* [Required action]: Every record that follows should be written out word for word; the pictures stay out.

* [Given data]:
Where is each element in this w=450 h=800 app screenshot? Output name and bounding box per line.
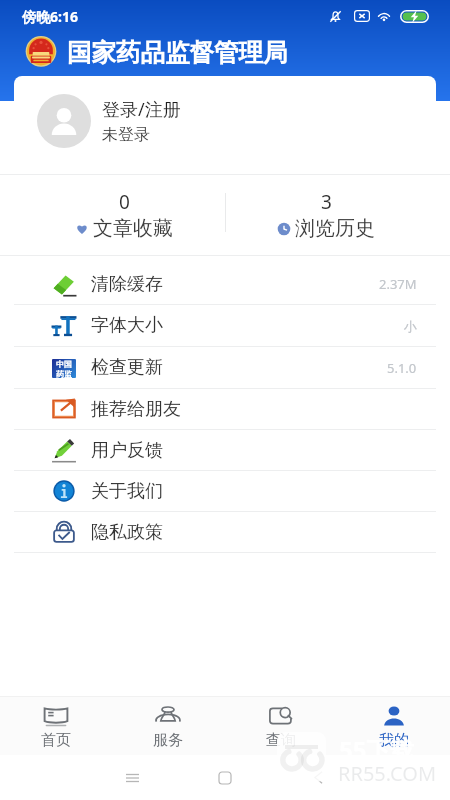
staticText: 清除缓存	[91, 273, 163, 296]
button[interactable]: 0	[23, 175, 225, 255]
button[interactable]: 用户反馈	[0, 430, 450, 470]
staticText: 傍晚6:16	[22, 7, 78, 26]
staticText: 字体大小	[91, 314, 163, 337]
button[interactable]: 服务	[112, 697, 224, 755]
staticText: 我的	[379, 731, 409, 750]
staticText: 关于我们	[91, 480, 163, 503]
staticText: 药监	[56, 369, 72, 378]
staticText: 隐私政策	[91, 521, 163, 544]
staticText: 查询	[266, 731, 296, 750]
staticText: RR55.COM	[338, 760, 437, 787]
staticText: 登录/注册	[102, 97, 181, 122]
staticText: 3	[321, 189, 332, 215]
button[interactable]: 中国	[0, 347, 450, 388]
staticText: 小	[404, 318, 417, 334]
staticText: 中国	[56, 359, 72, 369]
button[interactable]: 关于我们	[0, 471, 450, 511]
staticText: 0	[119, 189, 130, 215]
staticText: 国家药品监督管理局	[67, 37, 288, 68]
staticText: 2.37M	[379, 275, 417, 293]
staticText: 检查更新	[91, 356, 163, 379]
button[interactable]: 3	[225, 175, 427, 255]
button[interactable]: 我的	[337, 697, 450, 755]
button[interactable]: Recent apps	[108, 755, 156, 800]
button[interactable]: 首页	[0, 697, 112, 755]
staticText: 浏览历史	[295, 216, 375, 241]
button[interactable]: 隐私政策	[0, 512, 450, 552]
button[interactable]: 字体大小	[0, 305, 450, 346]
staticText: 未登录	[102, 125, 150, 145]
staticText: 首页	[41, 731, 71, 750]
button[interactable]: 推荐给朋友	[0, 389, 450, 429]
button[interactable]: 查询	[224, 697, 337, 755]
staticText: 服务	[153, 731, 183, 750]
button[interactable]: Home	[201, 755, 249, 800]
staticText: 5.1.0	[387, 359, 417, 377]
staticText: 55下载	[339, 733, 415, 766]
staticText: 文章收藏	[93, 216, 173, 241]
button[interactable]: 清除缓存	[0, 264, 450, 304]
staticText: 推荐给朋友	[91, 398, 181, 421]
staticText: 用户反馈	[91, 439, 163, 462]
button[interactable]: Back	[294, 755, 342, 800]
button[interactable]: 登录/注册	[0, 93, 450, 148]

* [Solved exercise]:
Where is each element in this w=450 h=800 app screenshot? Output name and bounding box per line.
staticText: 清除缓存	[91, 273, 163, 296]
button[interactable]: 0	[23, 175, 225, 255]
button[interactable]: 用户反馈	[0, 430, 450, 470]
staticText: 傍晚6:16	[22, 7, 78, 26]
staticText: 字体大小	[91, 314, 163, 337]
button[interactable]: 服务	[112, 697, 224, 755]
staticText: 我的	[379, 731, 409, 750]
staticText: 关于我们	[91, 480, 163, 503]
staticText: 药监	[56, 369, 72, 378]
staticText: 隐私政策	[91, 521, 163, 544]
staticText: 查询	[266, 731, 296, 750]
staticText: RR55.COM	[338, 760, 437, 787]
staticText: 登录/注册	[102, 97, 181, 122]
staticText: 3	[321, 189, 332, 215]
button[interactable]: 中国	[0, 347, 450, 388]
staticText: 小	[404, 318, 417, 334]
staticText: 中国	[56, 359, 72, 369]
button[interactable]: 关于我们	[0, 471, 450, 511]
staticText: 0	[119, 189, 130, 215]
staticText: 国家药品监督管理局	[67, 37, 288, 68]
staticText: 2.37M	[379, 275, 417, 293]
staticText: 检查更新	[91, 356, 163, 379]
button[interactable]: 3	[225, 175, 427, 255]
button[interactable]: 我的	[337, 697, 450, 755]
button[interactable]: Recent apps	[108, 755, 156, 800]
button[interactable]: 首页	[0, 697, 112, 755]
staticText: 浏览历史	[295, 216, 375, 241]
button[interactable]: 隐私政策	[0, 512, 450, 552]
button[interactable]: 字体大小	[0, 305, 450, 346]
staticText: 未登录	[102, 125, 150, 145]
staticText: 首页	[41, 731, 71, 750]
button[interactable]: 推荐给朋友	[0, 389, 450, 429]
button[interactable]: 查询	[224, 697, 337, 755]
staticText: 服务	[153, 731, 183, 750]
button[interactable]: Home	[201, 755, 249, 800]
staticText: 5.1.0	[387, 359, 417, 377]
staticText: 55下载	[339, 733, 415, 766]
staticText: 文章收藏	[93, 216, 173, 241]
button[interactable]: 清除缓存	[0, 264, 450, 304]
staticText: 推荐给朋友	[91, 398, 181, 421]
staticText: 用户反馈	[91, 439, 163, 462]
button[interactable]: Back	[294, 755, 342, 800]
button[interactable]: 登录/注册	[0, 93, 450, 148]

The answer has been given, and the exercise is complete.